As I said, combat is identical to The Bard's Tale II. Your first four characters can attack; the rear two or three must cast spells or use items. Enemies can approach at a range, and if you enter combat with multiple groups of monsters, some may be off in the distance while others are directly in front of you. You can only attack the ones directly in front of you, and a favorite tactic of enemy spellcasters is to keep summoning creatures from 30 feet away, preventing you from ever reaching them except with your own spells.

Doesn't "miasmal" mean "vaporous"?

My characters began at Level 1 and were slain a lot before I realized that the bard song called "Sir Robin's Tune" (I think I am alone among geeks in absolutely hating that movie) allows you to always flee combat. This means that as long as I kept my bard's throat soothed with mead, she could play the song constantly and I could effectively pick and choose which combats to fight and which to avoid.
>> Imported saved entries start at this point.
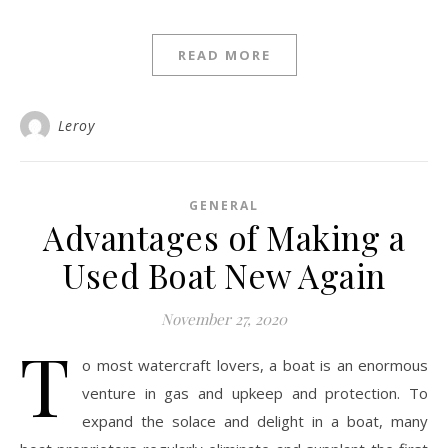
READ MORE
Leroy
GENERAL
Advantages of Making a
Used Boat New Again
November 27, 2020
T
o most watercraft lovers, a boat is an enormous
venture in gas and upkeep and protection. To
expand the solace and delight in a boat, many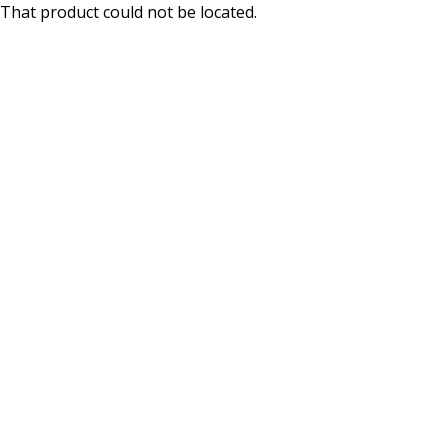
That product could not be located.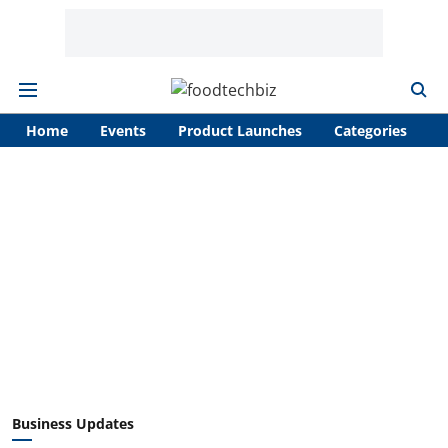
Home
Events
Product Launches
Categories
A
Business Updates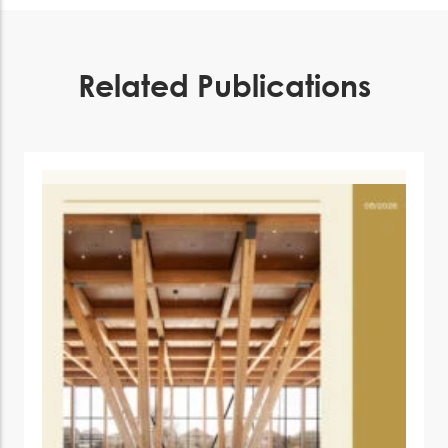
Related Publications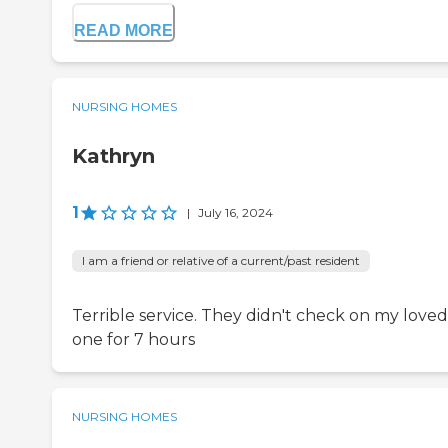
READ MORE
NURSING HOMES
Kathryn
1
|
July 16, 2024
I am a friend or relative of a current/past resident
Terrible service. They didn't check on my loved
one for 7 hours
NURSING HOMES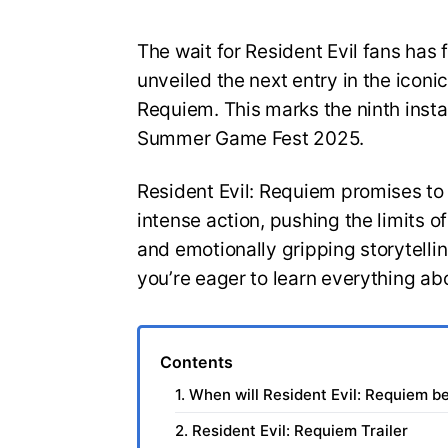
The wait for Resident Evil fans has 
unveiled the next entry in the iconic
Requiem. This marks the ninth insta
Summer Game Fest 2025.
Resident Evil: Requiem promises to
intense action, pushing the limits 
and emotionally gripping storytelli
you’re eager to learn everything ab
Contents
1. When will Resident Evil: Requiem b
2. Resident Evil: Requiem Trailer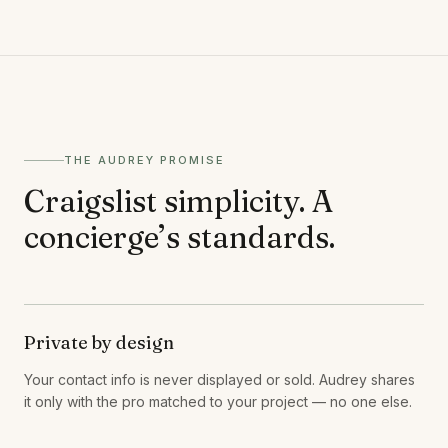
THE AUDREY PROMISE
Craigslist simplicity. A
concierge’s standards.
Private by design
Your contact info is never displayed or sold. Audrey shares
it only with the pro matched to your project — no one else.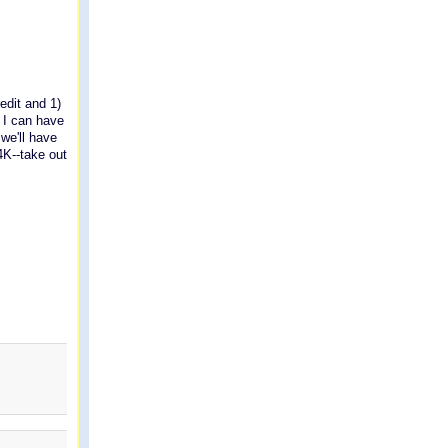
redit and 1)
e I can have
we'll have
4K--take out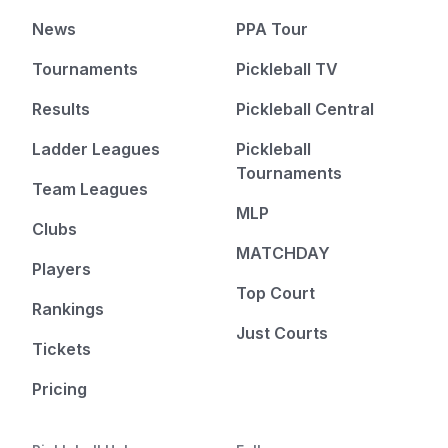
News
PPA Tour
Tournaments
Pickleball TV
Results
Pickleball Central
Ladder Leagues
Pickleball
Tournaments
Team Leagues
MLP
Clubs
MATCHDAY
Players
Top Court
Rankings
Just Courts
Tickets
Pricing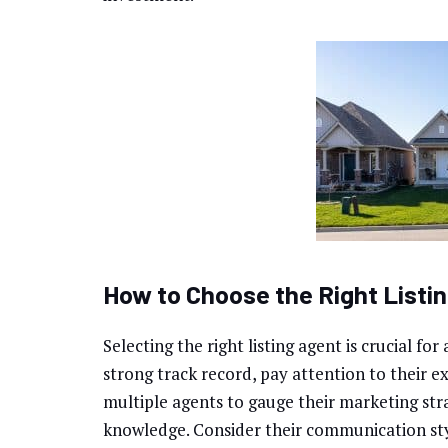
How to Choose the Right Listi
Selecting the right listing agent is crucial fo
strong track record, pay attention to their e
multiple agents to gauge their marketing stra
knowledge. Consider their communication st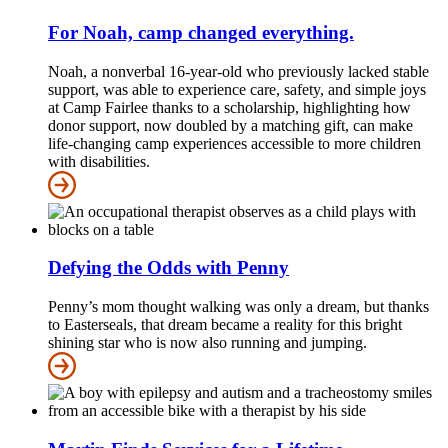
For Noah, camp changed everything.
Noah, a nonverbal 16-year-old who previously lacked stable
support, was able to experience care, safety, and simple joys
at Camp Fairlee thanks to a scholarship, highlighting how
donor support, now doubled by a matching gift, can make
life-changing camp experiences accessible to more children
with disabilities.
Defying the Odds with Penny
Penny’s mom thought walking was only a dream, but thanks
to Easterseals, that dream became a reality for this bright
shining star who is now also running and jumping.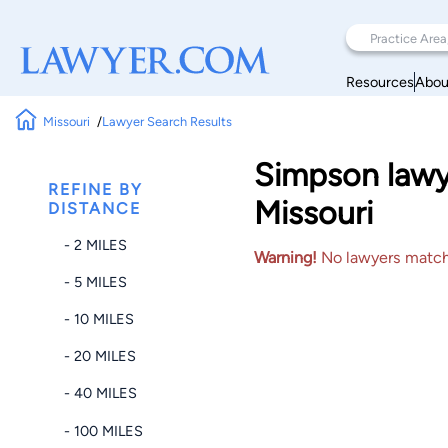
Resources
Abou
Missouri
Lawyer Search Results
Simpson lawye
REFINE BY
Missouri
DISTANCE
- 2 MILES
Warning!
No lawyers matched
- 5 MILES
- 10 MILES
- 20 MILES
- 40 MILES
- 100 MILES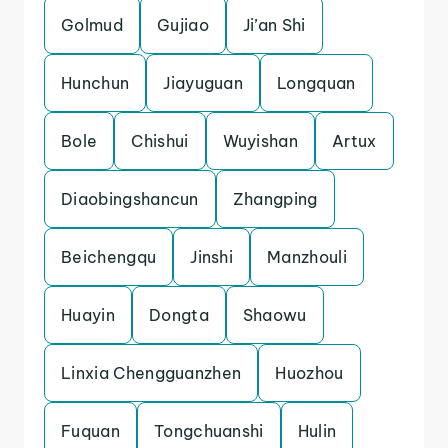
Golmud
Gujiao
Ji’an Shi
Hunchun
Jiayuguan
Longquan
Bole
Chishui
Wuyishan
Artux
Diaobingshancun
Zhangping
Beichengqu
Jinshi
Manzhouli
Huayin
Dongta
Shaowu
Linxia Chengguanzhen
Huozhou
Fuquan
Tongchuanshi
Hulin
In short order, I had my characters up to Level 5. Healing is expensive but spell points regenerate in sunlight, so my spellcasters can generally keep my party members in good shape.

The graphics don't seem to have improved much since The Bard's Tale II, although the character portraits and enemy animations look a little more advanced. Unless I have something set up wrong in DOSBox, the game is curiously devoid of sound effects except for the bard's tunes.

The game features monsters of unexpected power.

After I mapped the outdoor area and Skara Brae, I started exploring the Mad God's temple. The monsters took about 17 levels in badass right away. About halfway through the first level, my entire party was wiped out by a "goresucker" (my party had a different name for the beast, although oddly similar) who proved capable of belching fireballs. The particularly annoying thing is that the game manual doesn't give you a rundown of creatures, the monsters are unique to this game so you really don't know what to expect, and the game uses the same portraits for several monsters each. There was really no way to know that the Jabba-the-Huttish creature known as a "bloodfiend" in the outdoor area would turn into a merchant of death called a "goresucker" the moment I hit the first dungeon.

That actually doesn't sound so bad.

When your party is wiped out, the characters are transferred to the refugee camp, where a relief party can attempt to resurrect them. This takes more gold than I had, so I dumped them all and started over with new characters of the same names and classes. This time, I'll bring myself to a higher level before attempting the dungeons.

When I blog tomorrow, I should have a better sense of the overall gameplay and whether I actually like it or not. If I really hustle, I might be able to get this one done in a week, leaving me about one week more to get the four other games I need to...damn, I'm not going to make it, am I?